Tower Insurance Company insured JB Rentals under a general liability policy with the following assault and battery exclusion barring coverage for bodily injury:

            … arising from, due to or caused by:

(1) Assault and/or Battery committed by any insured, any employee of any insured, any patron or customer of the insured, or any other person; or

(2) The failure to suppress or prevent any Assault and/or Battery or any act or omission in connection with any Assault and/or Battery; or

(3) The negligent hiring, supervision or training of any employee or agent of the insured with respect to the events de-scribed in (1) and (2) above.

JB Rentals sought coverage for an underlying suit arising out of the stabbing of an individual on its premises.   The suit alleged that JB Rentals failed to maintain its premises in a safe condition and that it knew “that criminal acts or attacks were reasonably likely to be perpetrated unless defendants took steps to deter and prevent criminal acts and otherwise provide proper security.” 

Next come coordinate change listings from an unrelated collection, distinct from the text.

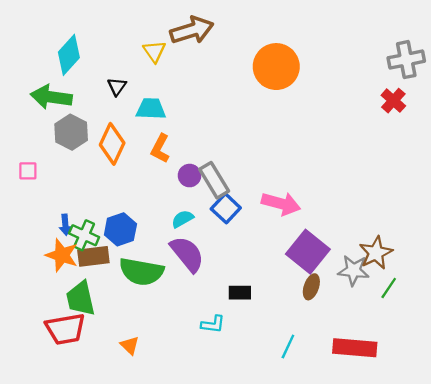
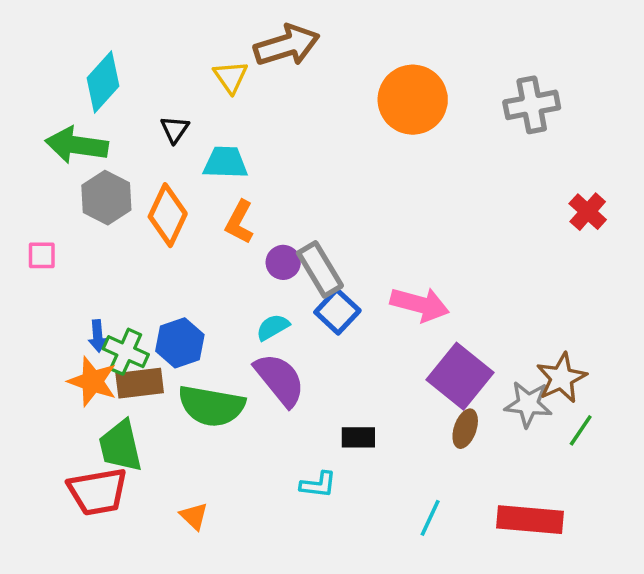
gray cross: (406, 60) -> (532, 105), moved
red cross: (393, 101) -> (588, 212), moved

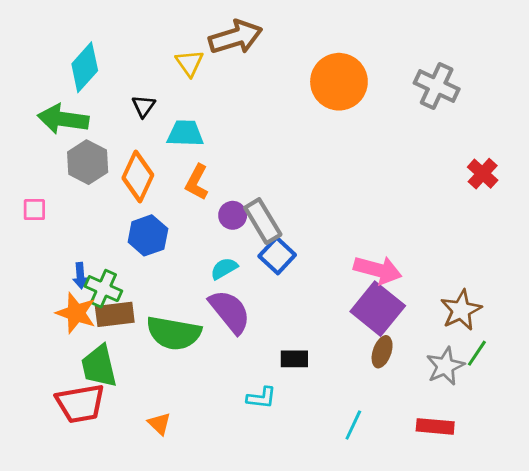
gray cross: (532, 105) -> (437, 86), turned 36
pink arrow: (420, 304) -> (378, 270), moved
blue hexagon: (180, 343) -> (148, 235), moved
gray star: (528, 404) -> (445, 366), moved, turned -30
red rectangle: (530, 520) -> (435, 426), size x0.7

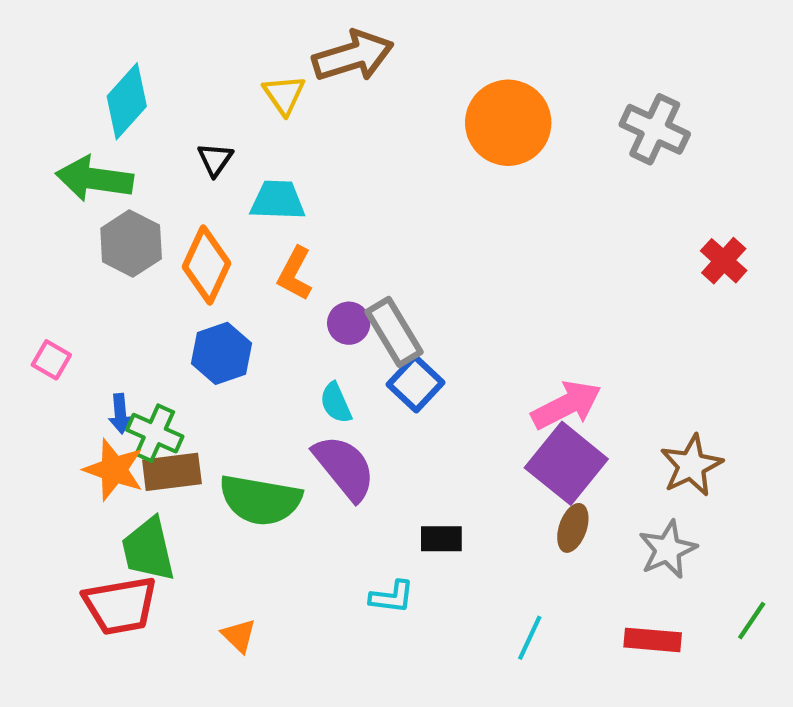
pink square: (34, 210) -> (51, 360), moved, turned 30
cyan semicircle: (224, 268) -> (336, 403), turned -84
pink arrow: (378, 270) -> (566, 405), turned -42
green line: (477, 353) -> (752, 621), moved

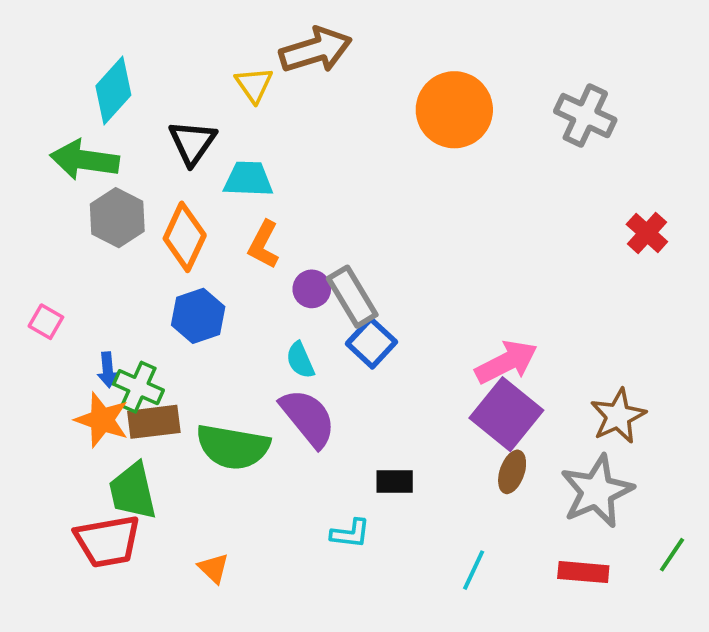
black triangle: (215, 159) -> (192, 143), size x1.5
gray star: (668, 549) -> (597, 491), size x1.4

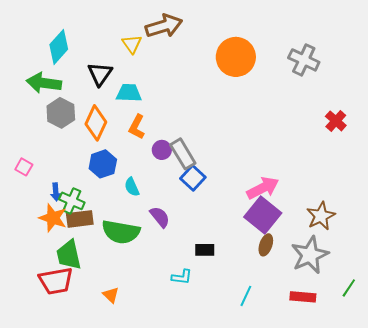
cyan semicircle: (300, 360) -> (132, 187), moved
purple semicircle: (308, 418) -> (160, 217), size x0.7

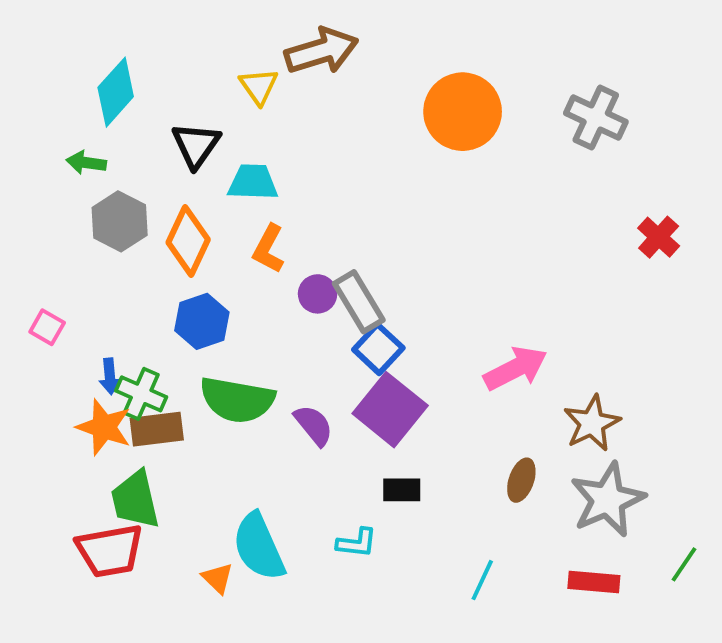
green arrow: (44, 83) -> (86, 163), size x0.6
cyan semicircle: (132, 187) -> (259, 547), moved, size x1.8
purple square: (263, 215) -> (390, 410), moved
brown star: (321, 216) -> (592, 423), moved
green semicircle: (121, 232) -> (237, 400), moved

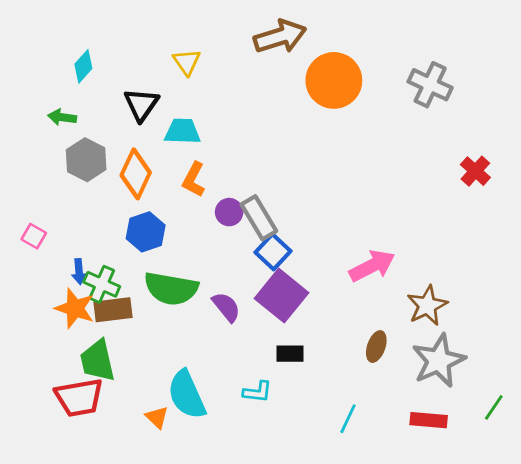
brown arrow: (321, 51) -> (280, 37), moved
cyan diamond: (116, 92) -> (83, 66), size x0.7

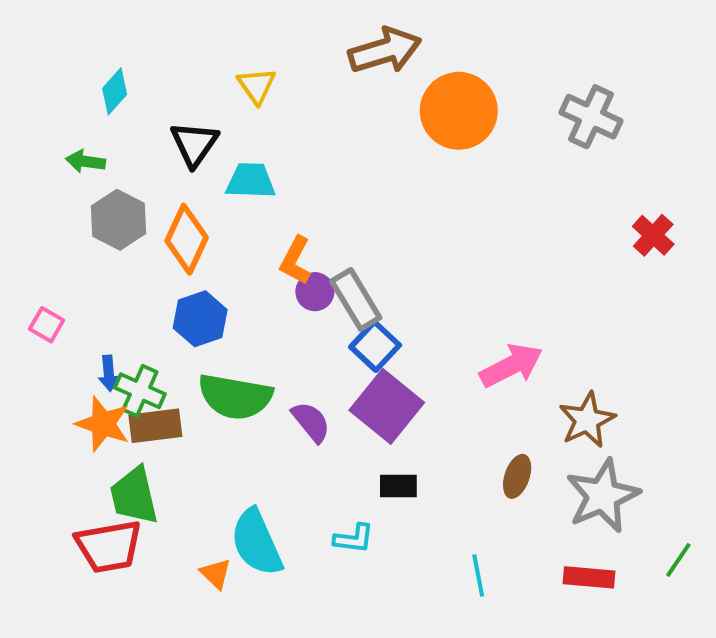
orange L-shape: (194, 180) -> (295, 261), moved
cyan line: (348, 419) -> (478, 576), turned -36

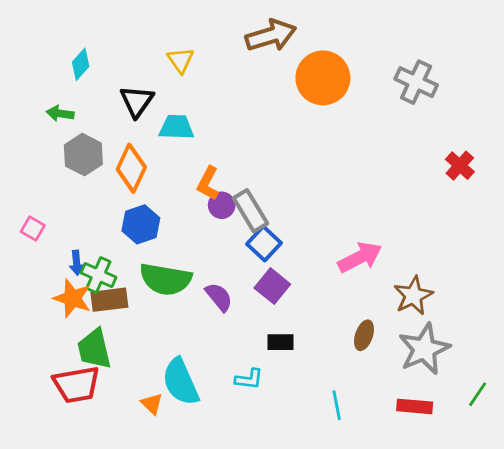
purple square: (387, 406) -> (272, 286), size x0.7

Tower provided JB with a defense in the suit, but commenced a coverage litigation seeking a declaration of non-coverage based on the assault and battery exclusion.  The insured agreed that the underlying incident qualified as an assault and battery for the purpose of the exclusion.  It nevertheless argued that the exclusion was inapplicable to the theories of liability asserted by underlying plaintiff; namely, JB Rental’s negligent failure to have prevented the incident. 

Citing to numerous Florida decisions, the court observed that “Florida [courts] have consistently found the exclusion to apply even when the underlying action is couched in terms of negligence by the insured with regard to the premises.”  In particular, explained the court, the phrase “arising out of” is construed differently than the phrase “caused by” and “requires more than mere coincidence, a causal connection, between the conduct and the injury, but not does not require proximate cause.”  As such, and having concluded that the theories of negligence asserted against JB Rentals were causally connected to the alleged assault and battery, the court agreed that the exclusion negated Tower’s duty to defend or indemnify.